TASK DETAILS>
List each line of the data that holds the string "Kletterhaus", please.

SOURCE RECORDS>
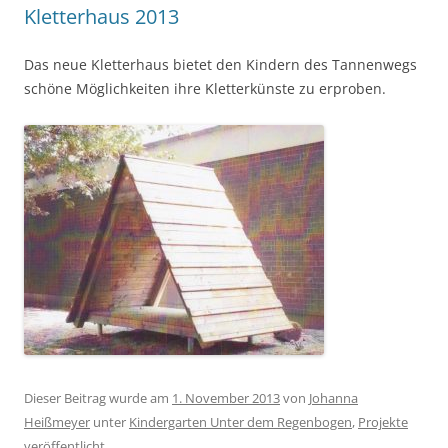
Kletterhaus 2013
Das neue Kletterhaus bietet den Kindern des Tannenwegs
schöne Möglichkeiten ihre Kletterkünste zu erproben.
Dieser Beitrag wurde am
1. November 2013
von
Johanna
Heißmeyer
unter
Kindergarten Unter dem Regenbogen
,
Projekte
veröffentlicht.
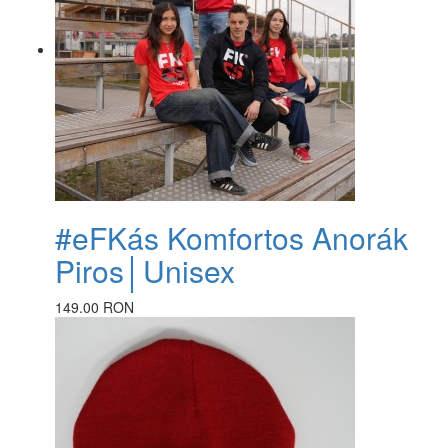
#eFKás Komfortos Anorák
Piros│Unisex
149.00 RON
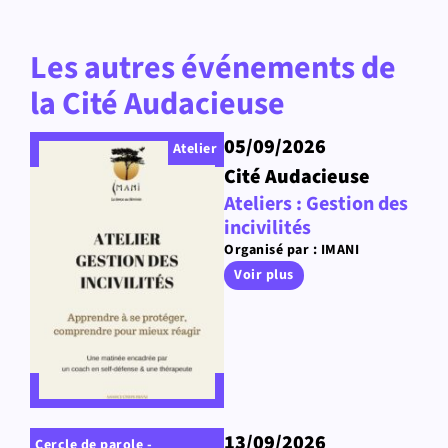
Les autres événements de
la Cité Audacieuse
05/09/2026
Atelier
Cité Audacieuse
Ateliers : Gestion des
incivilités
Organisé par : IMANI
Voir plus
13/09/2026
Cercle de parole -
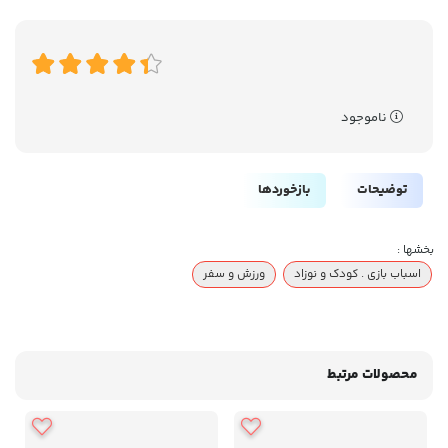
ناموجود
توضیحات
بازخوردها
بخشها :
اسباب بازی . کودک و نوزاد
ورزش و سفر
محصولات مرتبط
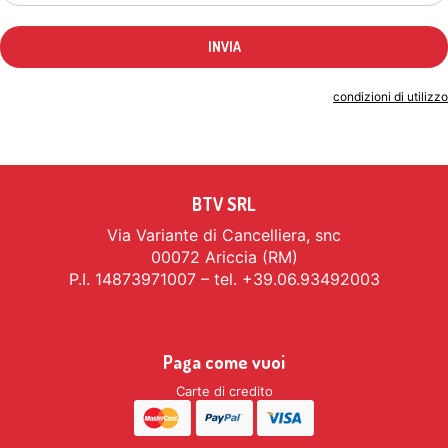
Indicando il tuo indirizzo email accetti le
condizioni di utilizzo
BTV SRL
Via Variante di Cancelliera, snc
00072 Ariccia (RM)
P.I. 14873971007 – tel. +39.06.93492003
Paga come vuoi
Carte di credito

OUTPUT OF THE EXERCISE>
Kletterhaus 2013
Das neue Kletterhaus bietet den Kindern des Tannenwegs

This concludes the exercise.